* Task material:
=-=-=-=-=

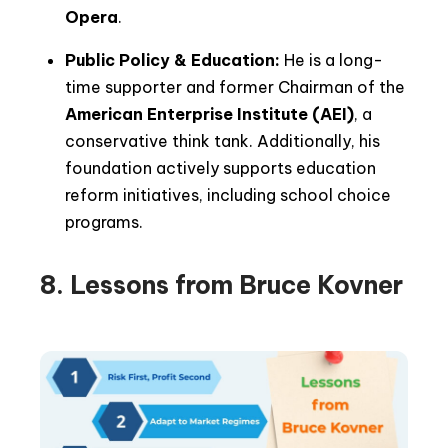
Opera
.
Public Policy & Education:
He is a long-
time supporter and former Chairman of the
American Enterprise Institute (AEI)
, a
conservative think tank. Additionally, his
foundation actively supports education
reform initiatives, including school choice
programs.
8. Lessons from Bruce Kovner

=-=-=-=-=

* Exercise objective: Reproduce all of the material exactly, apart from the pictures.

* Response box:
Opera
.
Public Policy & Education:
He is a long-
time supporter and former Chairman of the
American Enterprise Institute (AEI)
, a
conservative think tank. Additionally, his
foundation actively supports education
reform initiatives, including school choice
programs.
8. Lessons from Bruce Kovner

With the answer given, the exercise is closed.